According to New York Post, and other sources, product engineers for Neil Young’s  newly released Pono digital music player have privately admitted they aren’t convinced that the high-resolution audio files it plays have any significant technical advantage over CD-quality files, sources told The Post.

“It has been clear throughout that Neil Young himself is all about the hi-res,” one source close to the situation said. “There’s no doubt in his mind that it sounds better.”

But for some of Pono’s other tech-savvy execs, selling files with more musical data than what’s available on a CD is mainly “a business decision,” the source said.

“Their take is that the serious audiophile has convinced himself he has to have it,” the source added. “They’re saying, ‘We don’t necessarily believe it, but nobody’s going to buy it if we don’t do it.’”

“I think Neil is barking up the wrong tree,” says Lukasz Fikus, a digital audio designer whose high-priced Lampizator components have earned a following among hard-core enthusiasts.

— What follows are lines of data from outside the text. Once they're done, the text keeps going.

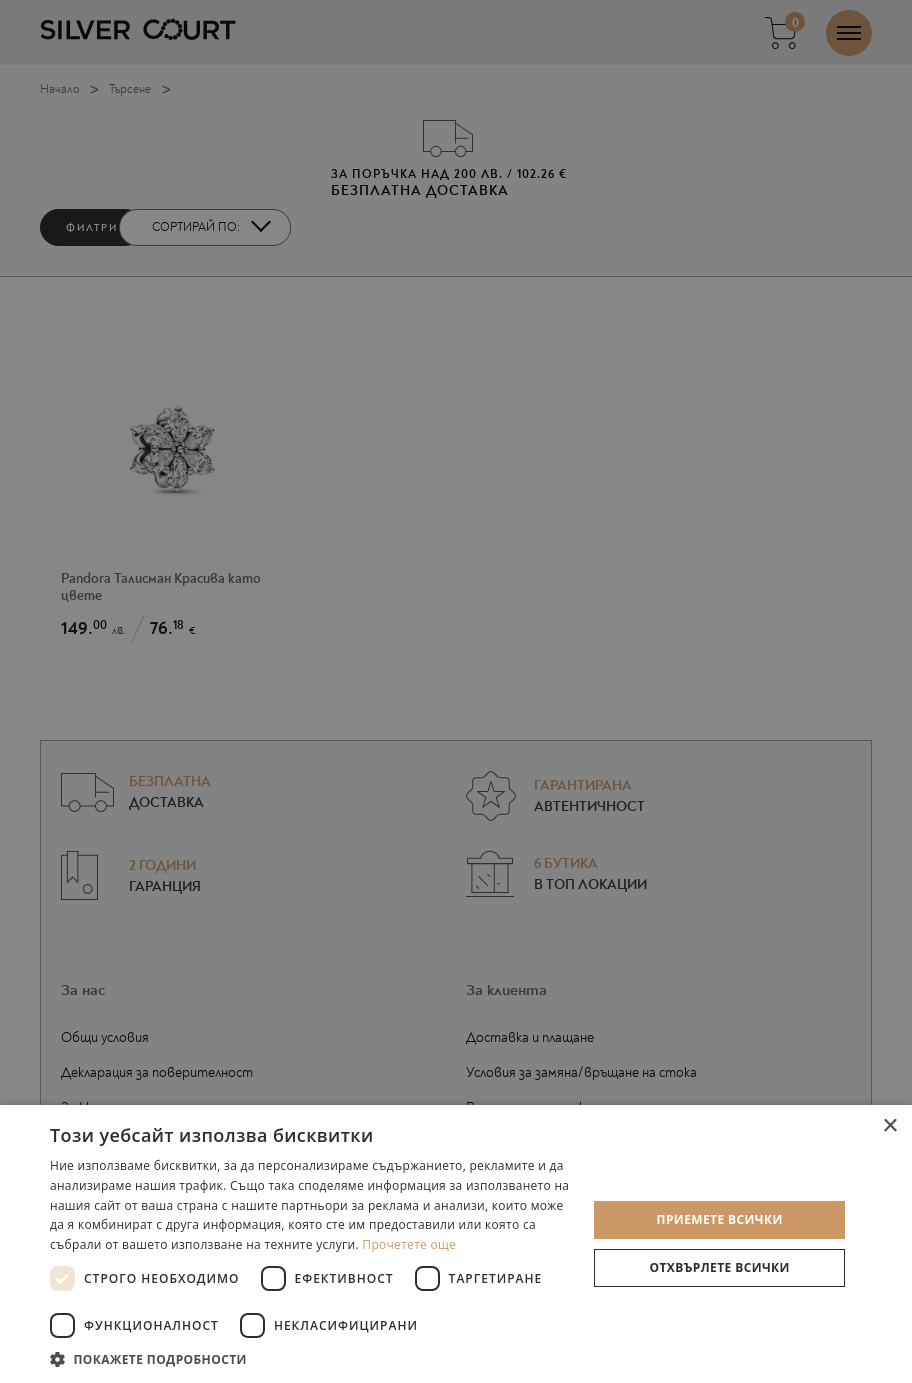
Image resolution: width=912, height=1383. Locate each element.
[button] (310, 1358)
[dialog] (456, 691)
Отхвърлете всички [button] (720, 1267)
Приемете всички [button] (720, 1219)
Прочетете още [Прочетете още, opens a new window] (409, 1244)
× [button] (889, 1126)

The benefits of hi-res files may be detectable on high-dollar stereo systems, but “the difference is so miniscule that it’s not even worth talking about,” according to Fikus.

The sound quality on Led Zeppelin’s second album is notoriously poor, Fikus notes. A hi-res version of it won’t change that, he says, although a recent remastering by Jimmy Page helped.

“There are many, many factors that contribute to the final pleasure (of digital music),” Fikus adds. “The density of the media file is only one of those factors — and probably not the first priority, but almost the last.”

Read more at: http://nypost.com/2015/01/11/do-consumers-really-care-about-digital-quality/

At Gizmodo, Marlo Agullar, writes that “recalcitrant rocker isn’t wrong for wanting to reclaim audio quality in the digital age, but in the service of that goal he’s peddling junk science, and supporting expensive gear and music files you don’t need. ”

Though Young and Pono have failed to produce double-blind studies on the benefits of high-rate audio or their music player, inquiring minds have taken the time to do it. In a 2007 paper published in the Journal of the Audio Engineering Society, Brad Meyer and David Moran outline the results of a study in which they presented a large sample of “serious” listeners with a double blind test comparing 44.1 kHz audio from “the best high resolution discs we could find.” The goal was not to show which was better, but simply to find out if people could even tell the difference.

“None of these variables have shown any correlation with the results, or any difference between the answers and coin-flip results,” they write in their conclusion. Later they note, “Further claims that careful 16/44.1 encoding audibly degrades high-resolution signals must be supported by properly controlled double-blind tests.”